10 Perfectly Legitimate Reasons for Hating the Packers and Their Fans


1.  Dumb PSAs.  Donald Driver thinks if you sip all day, you get decay.  This ad is meant to stop Packer fans from drinking soda and ruining their teeth.  #1:  Packer fans don’t drink soda because soda doesn’t contain alcohol.  #2:  Most Packer fans don’t have teeth.  (I haven’t seen this ad in ages so maybe they caught on that their cause was futile).

2.  Bad quarterback hair.

3. It should’ve been them.  The ones getting stuck with Brad Childress.  He was a Badgers guy.  But Zygi Wilf just had to hire him, and now they have Mike McCarthy, and what do we have?  Mr.

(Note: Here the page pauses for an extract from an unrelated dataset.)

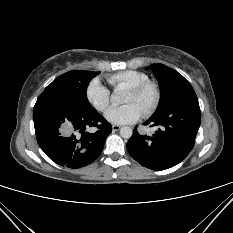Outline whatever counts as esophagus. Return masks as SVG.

Noodle and his Kick-No-One’s-Ass Offense.  So what if I’m bitter?

4.  Packer fans can’t tell the difference between a urinal and a sink.  Or, maybe they can tell the difference, but they just don’t care.  Which is actually worse.

5. 3-0.  This tally is why Packer fans always win in the end.  There’s no reason for me to elaborate further – anyone who knows anything about this rivalry already gets what I mean.

6.  Memories of hot-tub frolics with teenagers and dudes dropping loads in laundry baskets.  A whole generation is scarred for life thanks to Mark Chmura‘s affection for high school girls and Najeh Davenport‘s odd way of saying hello to random college students at 6 in the morning.  Thankfully, there is hope.

7.  I’m pretty sure this guy was a Packer fan.

8.  Antonio Freeman was on the fricking ground and all the dumb bastard had to do was touch him and he didn’t touch him and Freeman got up and ran the fricking ball into the endzone and I still don’t know how the hell he ever caught that fricking ball…

9.  Stupid freezing weather antics.  Dumb broads in bikinis when it’s 15 below and Tom Coughlin‘s face is peeling off like in a horror movie.  I guess if I was fall-down drunk and my brain had turned to a block of ice I would find these women attractive:

Their parents would be proud – if they hadn’t shot themselves.

10.  America held hostage.  All summer we had to hear about Brett Favre.  Was he coming back?  Wasn’t he coming back?  Would he get released?  Would he get traded?  Was he coming to the Vikings?  Did Brad Childress tamper?  Oh, Ted Thompson is having another meeting with him?  Great!  Perhaps this time someone can lock the door and pipe in some carbon monoxide.  It’s called a mercy killing.  Goodbye Brett!  No, don’t worry – they have Wranglers in heaven.